Well, he helped anyway.
This is the time of the year when everyone in my company has to write a self-evaluation. It’s pretty much the least enjoyable thing I ever have to do here, because as much as I like to write, and even though I get paid to write, I loathe writing in corporate-speak.
If it were up to me, my review would read something like: “I finished all my work on time. I did my best to be nice to people (even the annoying ones). I wasn’t perfect, but I think I did a damn good job and you should be very thankful that I show up every day.”
Instead they want something that reads more like: “Considered data provided by business partners when building content matrix of user options and dynamic help, to determine information hierarchies.”
I don’t think that makes any sense, but it’s got enough buzzwords in it to make it sound like I know what I’m doing.
The most difficult part of this already tedious evaluation was figuring out how to address feedback regarding my attitude. Apparently, I could be nicer. I mean, I’m nice, I bake lots of cookies and loan people books and DVDs (and burn them Jason Mraz CDs to hook them into our happy little community), but that’s just the people I like. The people I don’t like… know it.

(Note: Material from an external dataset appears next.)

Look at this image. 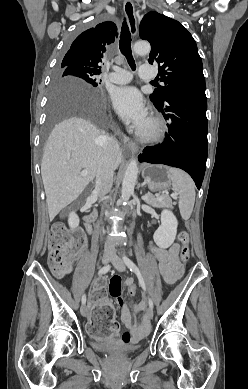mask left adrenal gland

I’ve never been very good at pretending to like people who I find to be repulsive, shallow, smarmy, incompetent or just dull. I’m working on it though, trying to find that one good thing that everyone is supposed to have in them and focus on it, even when they’re saying, “So, I just went ahead and rewrote this all for you so you know what I want. I hope that’s ok. [Smirk]”
Right, so how to say, “Really, I promise, I’m really trying to be a more kind, patient person in the office. Honest I am”? I started over and over again and nothing was quite right, but as I was listening to We Steal Things I realized the answer was right in front of me the whole time.
“Practiced kindness and gratitude for team members by encouraging their participation, thanking them for their time and ideas and increasing time spent in face-to-face interactions to ensure I delivered work that met their expectations.”
Mraz and his philosophy save the day. And for that, I am truly grateful.